According to an as yet unconfirmed report from Bloomberg, Intel is very close to entering the mobile business through acquisition–in this case, the company is looking to buy Infineon AG’s wireless unit. Infineon makes baseboard chips for lots of major phones, including Apple’s iPhone (Infineon has been a partner since the iPhone’s launch in 2007) and Samsung’s Galaxy S line of Android phones (you may not have heard of Galaxy S, but you will–the four phones, one on each major American network, are likely to be the smartphones to buy this fall).

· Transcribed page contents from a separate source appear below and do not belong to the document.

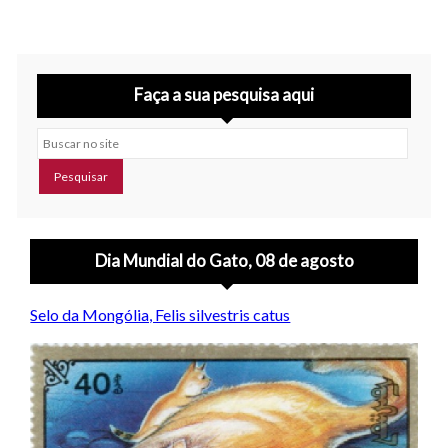
Faça a sua pesquisa aqui
Buscar no site
Dia Mundial do Gato, 08 de agosto
Selo da Mongólia, Felis silvestris catus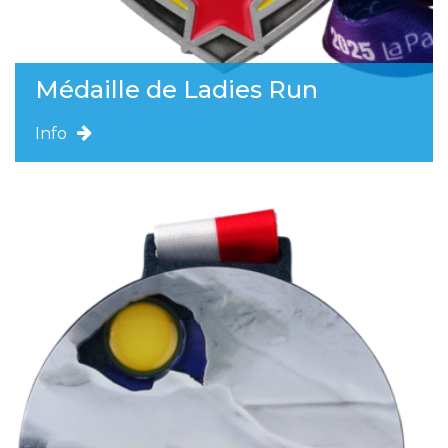
Médaille de Ladies Run
Info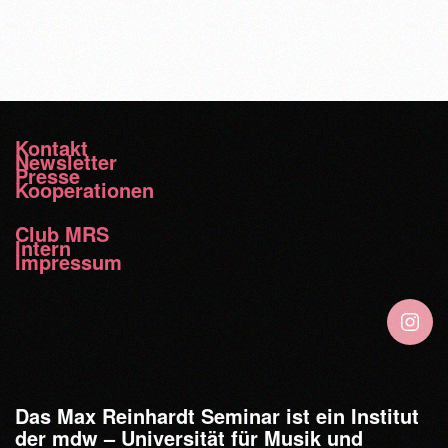
Kontakt
Newsletter
Presse
Kooperationen
Club MRS
Intern
Impressum
Das Max Reinhardt Seminar ist ein Institut
der mdw – Universität für Musik und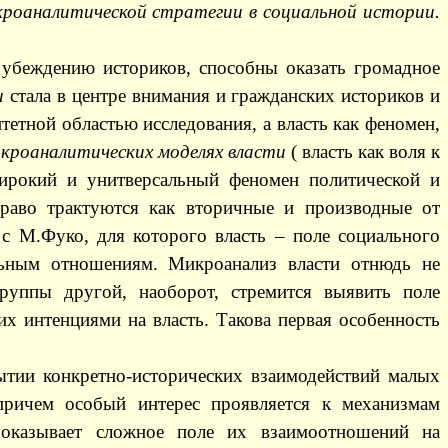
роаналитической стратегии в социальной истории.
 убеждению историков, способны оказать громадное
и
стала в центре внимания и гражданских историков и
итетной областью исследования, а власть как феномен,
кроаналитических моделях власти
( власть как воля к
 широкий и унитверсальный феномен политической и
раво трактуются как вторичные и производные от
 с М.Фуко, для которого власть – поле социального
льным отношениям. Микроанализ власти отнюдь не
группы другой, наоборот, стремится выявить поле
х интенциями на власть. Такова первая особенность
ытии конкретно-исторических взаимодействий малых
 причем особый интерес проявляется к механизмам
 оказывает сложное поле их взаимоотношений на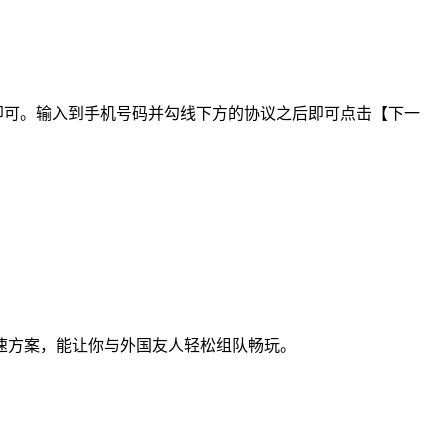
即可。输入到手机号码并勾线下方的协议之后即可点击【下一
速方案，能让你与外国友人轻松组队畅玩。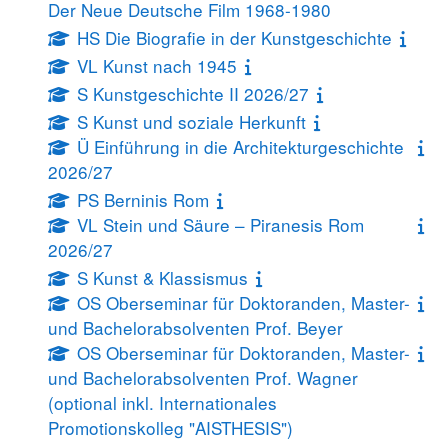
Der Neue Deutsche Film 1968-1980
HS Die Biografie in der Kunstgeschichte
VL Kunst nach 1945
S Kunstgeschichte II 2026/27
S Kunst und soziale Herkunft
Ü Einführung in die Architekturgeschichte
2026/27
PS Berninis Rom
VL Stein und Säure – Piranesis Rom
2026/27
S Kunst & Klassismus
OS Oberseminar für Doktoranden, Master-
und Bachelorabsolventen Prof. Beyer
OS Oberseminar für Doktoranden, Master-
und Bachelorabsolventen Prof. Wagner
(optional inkl. Internationales
Promotionskolleg "AISTHESIS")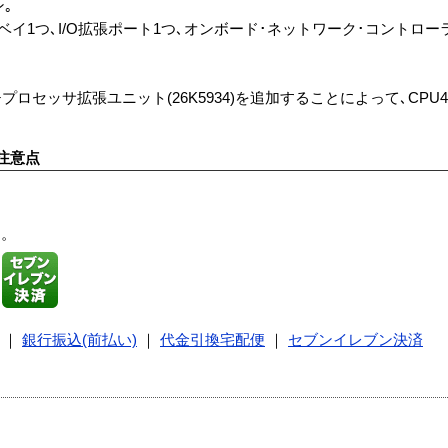
ン｡
DD ベイ1つ､I/O拡張ポート1つ､オンボード･ネットワーク･コントローラー
チプロセッサ拡張ユニット(26K5934)を追加することによって､CPU4
注意点
す。
｜
銀行振込(前払い)
｜
代金引換宅配便
｜
セブンイレブン決済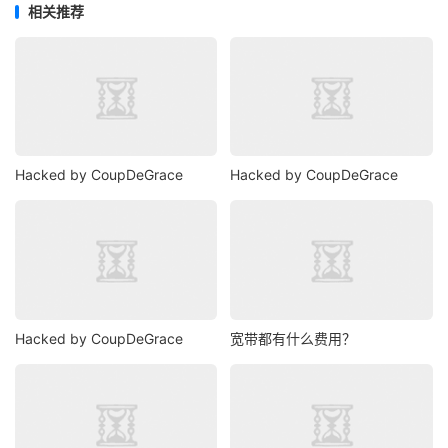
相关推荐
Hacked by CoupDeGrace
Hacked by CoupDeGrace
Hacked by CoupDeGrace
宽带都有什么费用？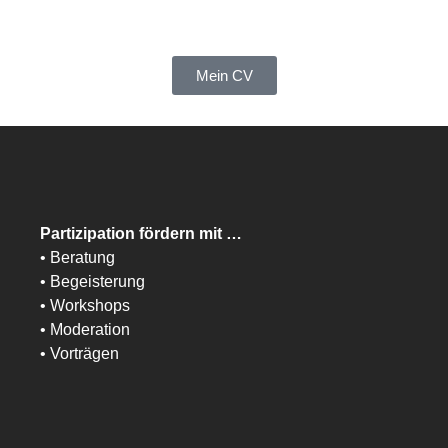
Mein CV
Partizipation fördern mit …
• Beratung
• Begeisterung
• Workshops
• Moderation
• Vorträgen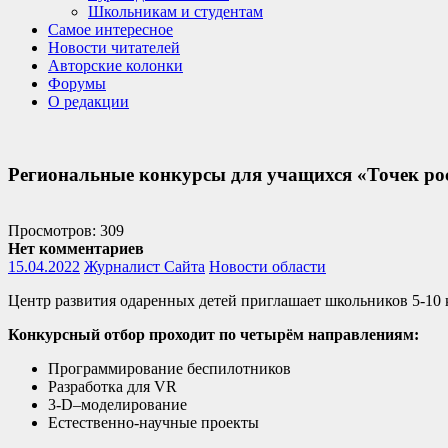
Школьникам и студентам
Самое интересное
Новости читателей
Авторские колонки
Форумы
О редакции
Региональные конкурсы для учащихся «Точек ро
Просмотров: 309
Нет комментариев
15.04.2022
Журналист Сайта
Новости области
Центр развития одаренных детей приглашает школьников 5-10 к
Конкурсный отбор проходит по четырём направлениям:
Программирование беспилотников
Разработка для VR
3-D–моделирование
Естественно-научные проекты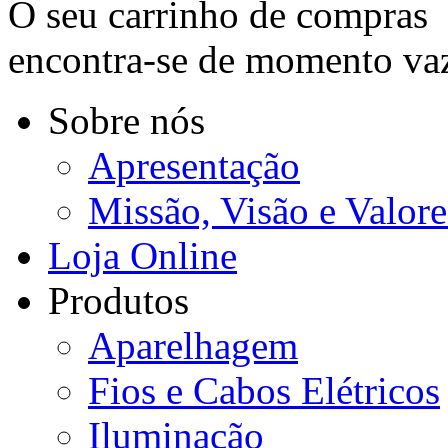
O seu carrinho de compras
encontra-se de momento va
Sobre nós
Apresentação
Missão, Visão e Valore
Loja Online
Produtos
Aparelhagem
Fios e Cabos Elétricos
Iluminação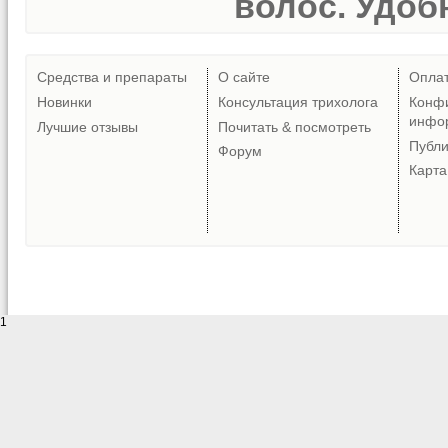
волос. Удобн
Средства и препараты
О сайте
Опла
Новинки
Консультация трихолога
Конф
инфо
Лучшие отзывы
Почитать & посмотреть
Публ
Форум
Карта
1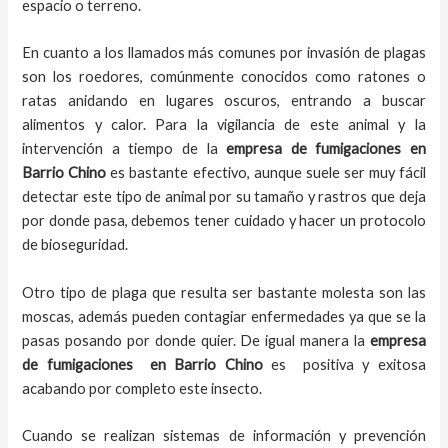
espacio o terreno.
En cuanto a los llamados más comunes por invasión de plagas
son los roedores, comúnmente conocidos como ratones o
ratas anidando en lugares oscuros, entrando a buscar
alimentos y calor. Para la vigilancia de este animal y la
intervención a tiempo de la
empresa de fumigaciones
en
Barrio Chino
es bastante efectivo, aunque suele ser muy fácil
detectar este tipo de animal por su tamaño y rastros que deja
por donde pasa, debemos tener cuidado y hacer un protocolo
de bioseguridad.
Otro tipo de plaga que resulta ser bastante molesta son las
moscas, además pueden contagiar enfermedades ya que se la
pasas posando por donde quier. De igual manera la
empresa
de fumigaciones
en
Barrio Chino
es positiva y exitosa
acabando por completo este insecto.
Cuando se realizan sistemas de información y prevención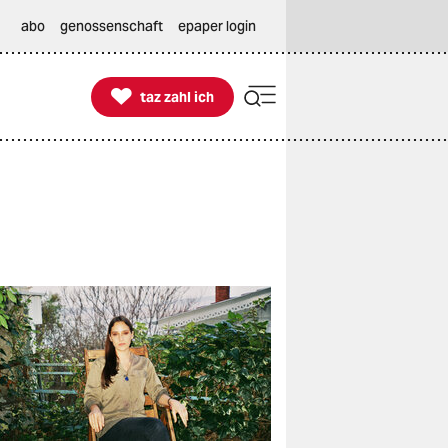
abo
genossenschaft
epaper login

taz zahl ich
taz zahl ich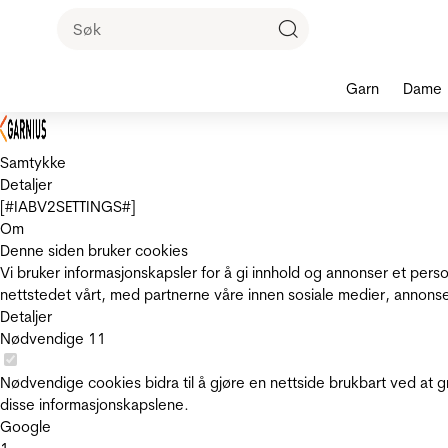
Garn
Dame
Samtykke
Detaljer
[#IABV2SETTINGS#]
Om
Denne siden bruker cookies
Vi bruker informasjonskapsler for å gi innhold og annonser et pers
nettstedet vårt, med partnerne våre innen sosiale medier, annons
Detaljer
Nødvendige
11
Nødvendige cookies bidra til å gjøre en nettside brukbart ved at g
disse informasjonskapslene.
Google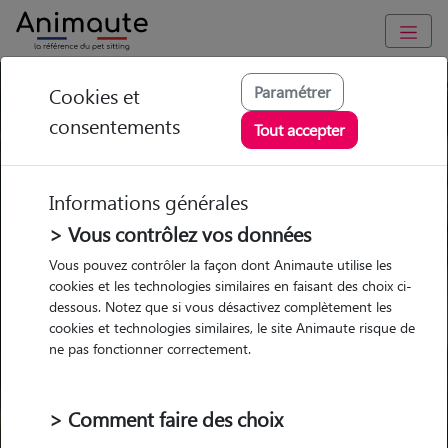
Trouvez votre gardien idéal !
Paramétrer
Cookies et
consentements
Tout accepter
Informations générales
Garde
Garde
Promenades
Promenades
chez le Pet Sitter
chez le Pet Sitter
Visites
Visites
> Vous contrôlez vos données
Vous pouvez contrôler la façon dont Animaute utilise les
Ville
cookies et les technologies similaires en faisant des choix ci-
dessous. Notez que si vous désactivez complètement les
cookies et technologies similaires, le site Animaute risque de
ne pas fonctionner correctement.
Pour quel animal ?
> Comment faire des choix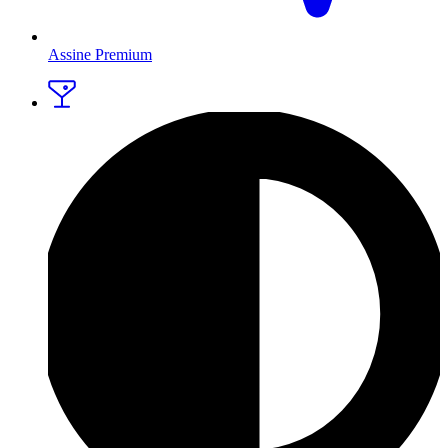
Assine Premium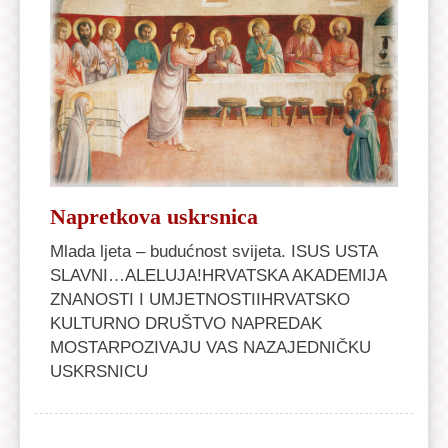
Napretkova uskrsnica
Mlada ljeta – budućnost svijeta. ISUS USTA
SLAVNI…ALELUJA!HRVATSKA AKADEMIJA
ZNANOSTI I UMJETNOSTIIHRVATSKO
KULTURNO DRUŠTVO NAPREDAK
MOSTARPOZIVAJU VAS NAZAJEDNIČKU
USKRSNICU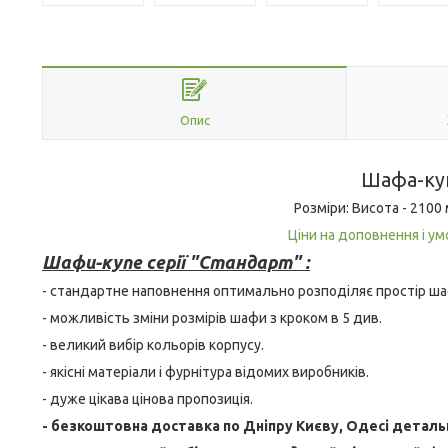
Опис
Шафа-куп
Розміри: Висота - 2100
Ціни на доповнення і ум
Шафи-купе серії "Стандарт" :
- стандартне наповнення оптимально розподіляє простір ша
- можливість зміни розмірів шафи з кроком в 5 див.
- великий вибір кольорів корпусу.
- якісні матеріали і фурнітура відомих виробників.
- дуже цікава цінова пропозиція.
- безкоштовна доставка по Дніпру Києву, Одесі детал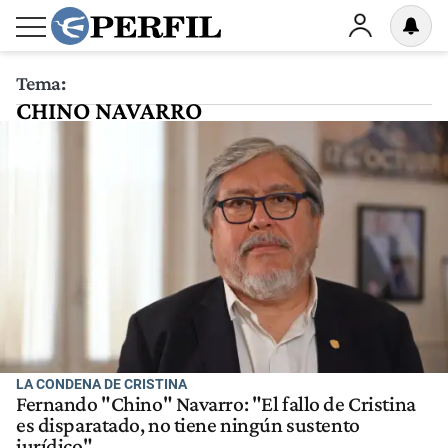
Tema:
CHINO NAVARRO
LA CONDENA DE CRISTINA
Fernando "Chino" Navarro: "El fallo de Cristina
es disparatado, no tiene ningún sustento
jurídico"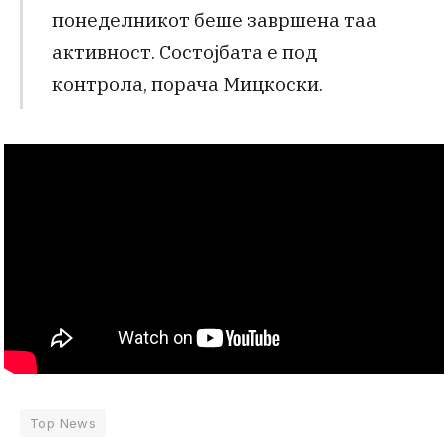
понеделникот беше завршена таа
активност. Состојбата е под
контрола, порача Мицкоски.
Top News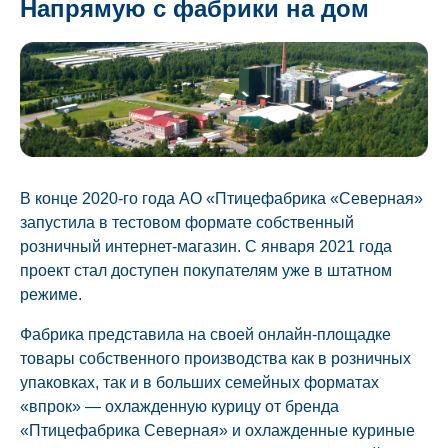
Напрямую с фабрики на дом
В конце 2020-го года АО «Птицефабрика «Северная»
запустила в тестовом формате собственный
розничный интернет-магазин. С января 2021 года
проект стал доступен покупателям уже в штатном
режиме.
Фабрика представила на своей онлайн-площадке
товары собственного производства как в розничных
упаковках, так и в больших семейных форматах
«впрок» — охлажденную курицу от бренда
«Птицефабрика Северная» и охлажденные куриные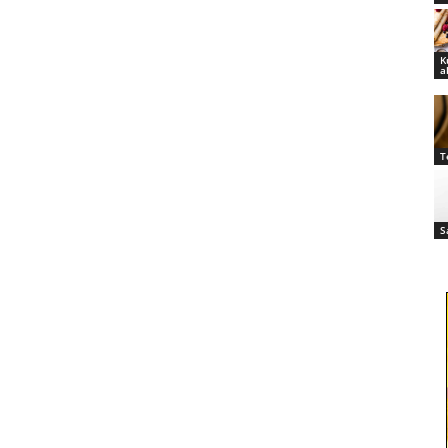
K
a
T
S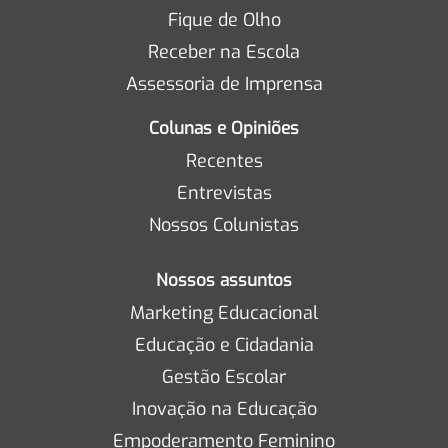
Fique de Olho
Receber na Escola
Assessoria de Imprensa
Colunas e Opiniões
Recentes
Entrevistas
Nossos Colunistas
Nossos assuntos
Marketing Educacional
Educação e Cidadania
Gestão Escolar
Inovação na Educação
Empoderamento Feminino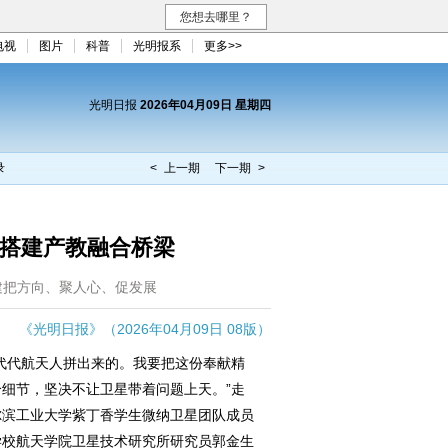
您想去哪里？
电视
图片
科普
光明报系
更多>>
光明日报
2026年04月09日 星期四
录
< 上一期
下一期 >
 搭建产教融合桥梁
建把方向、聚人心、促发展
《光明日报》（2026年04月09日 08版）
代航天人拼出来的。我要把这份奉献精
细节，坚决不让卫星带着问题上天。”走
尔滨工业大学紫丁香学生微纳卫星团队成员
学校航天学院卫星技术研究所研究员郭金生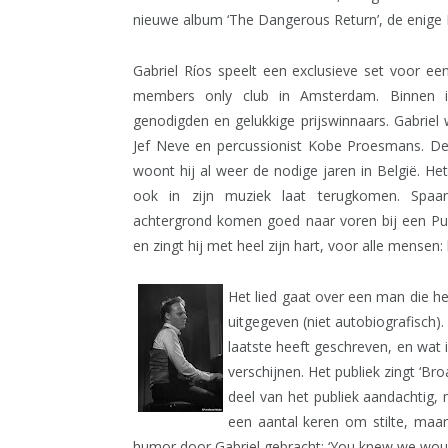
nieuwe album ‘The Dangerous Return’, de enige 
Gabriel Ríos speelt een exclusieve set voor ee
members only club in Amsterdam. Binnen 
genodigden en gelukkige prijswinnaars. Gabriel
Jef Neve en percussionist Kobe Proesmans. De 
woont hij al weer de nodige jaren in België. Het
ook in zijn muziek laat terugkomen. Spaa
achtergrond komen goed naar voren bij een Puert
en zingt hij met heel zijn hart, voor alle mensen: 
Het lied gaat over een man die h
uitgegeven (niet autobiografisch). 
laatste heeft geschreven, en wat in
verschijnen. Het publiek zingt ‘Bro
deel van het publiek aandachtig, 
een aantal keren om stilte, maar
humor door Gabriel gebracht: ‘You knew we woul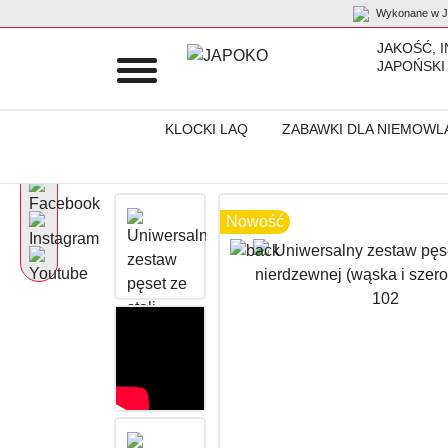
Wykonane w Ja
JAKOŚĆ, 
JAPOŃSKI
KLOCKI LAQ
ZABAWKI DLA NIEMOWL
Początek
Produkty
Green Bell
Uniwersalny zestaw pęset ze 
Nowość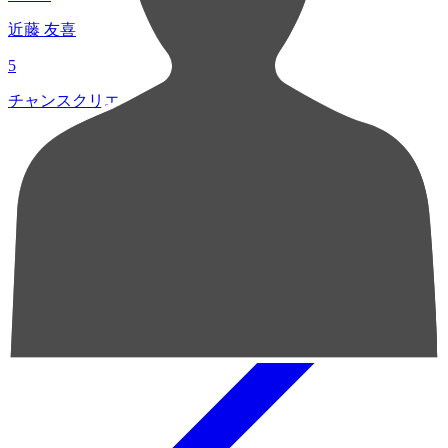
近藤 友喜
5
チャンスクリエイト総数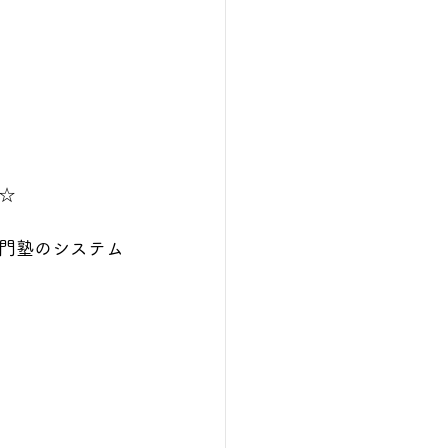
☆
門塾のシステム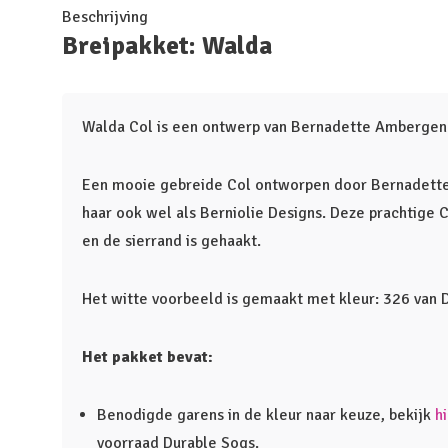
Beschrijving
Breipakket: Walda
Walda Col is een ontwerp van Bernadette Ambergen 
Een mooie gebreide Col ontworpen door Bernadette
haar ook wel als Berniolie Designs. Deze prachtige C
en de sierrand is gehaakt.
Het witte voorbeeld is gemaakt met kleur: 326 van 
Het pakket bevat:
Benodigde garens in de kleur naar keuze, bekijk
h
voorraad Durable Soqs.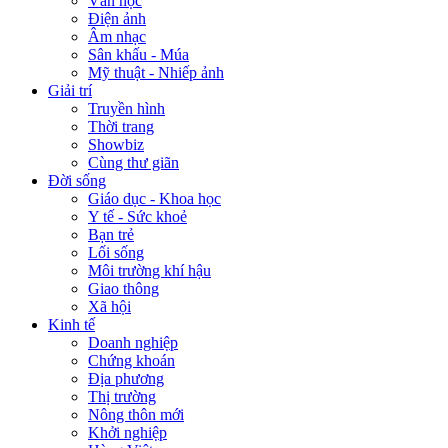
Văn học
Điện ảnh
Âm nhạc
Sân khấu - Múa
Mỹ thuật - Nhiếp ảnh
Giải trí
Truyền hình
Thời trang
Showbiz
Cùng thư giãn
Đời sống
Giáo dục - Khoa học
Y tế - Sức khoẻ
Bạn trẻ
Lối sống
Môi trường khí hậu
Giao thông
Xã hội
Kinh tế
Doanh nghiệp
Chứng khoán
Địa phương
Thị trường
Nông thôn mới
Khởi nghiệp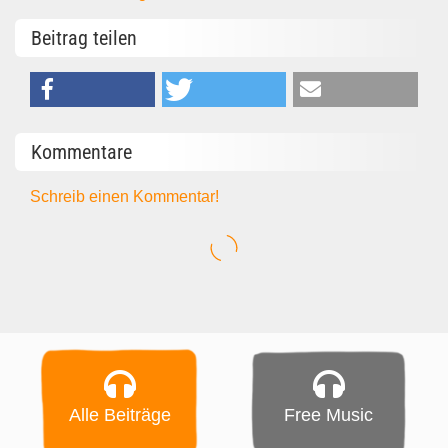
Beitrag teilen
Kommentare
Schreib einen Kommentar!
Alle Beiträge
Free Music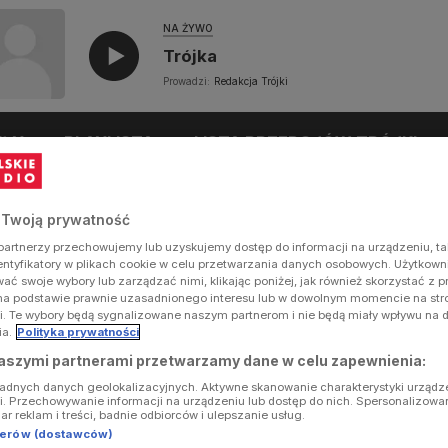
NA ŻYWO
Trójka
Prowadzi:
Redakcja Trójki
UŁY
PLAYLISTA
LISTA PRZEBOJÓW TRÓJKI
 Twoją prywatność
artnerzy przechowujemy lub uzyskujemy dostęp do informacji na urządzeniu, ta
dentyfikatory w plikach cookie w celu przetwarzania danych osobowych. Użytkow
ć swoje wybory lub zarządzać nimi, klikając poniżej, jak również skorzystać z 
na podstawie prawnie uzasadnionego interesu lub w dowolnym momencie na stron
i. Te wybory będą sygnalizowane naszym partnerom i nie będą miały wpływu na 
ia.
Polityka prywatności
aszymi partnerami przetwarzamy dane w celu zapewnienia:
ładnych danych geolokalizacyjnych. Aktywne skanowanie charakterystyki urządz
ji. Przechowywanie informacji na urządzeniu lub dostęp do nich. Spersonalizowa
iar reklam i treści, badnie odbiorców i ulepszanie usług.
tnerów (dostawców)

What’s interesting is that Infineon isn’t a processor manufacturer like Qualcomm, Nvidia, or Texas Instruments–they make baseband chips which can be paired with processors. (Qualcomm, makers of the Snapdragon processor that powers the HTC Droid Incredible and Evo 4G, does make its own chips that combine the baseband with a processor.)
That means that Intel would still have to make their own mobile processor, but it indicates more than ever that not only will Intel do so, but that it will be highly competitive. Intel may be flexing its deep pockets right now, but the company will have to put in the work to make a strong product–and sooner, rather than later, would be best.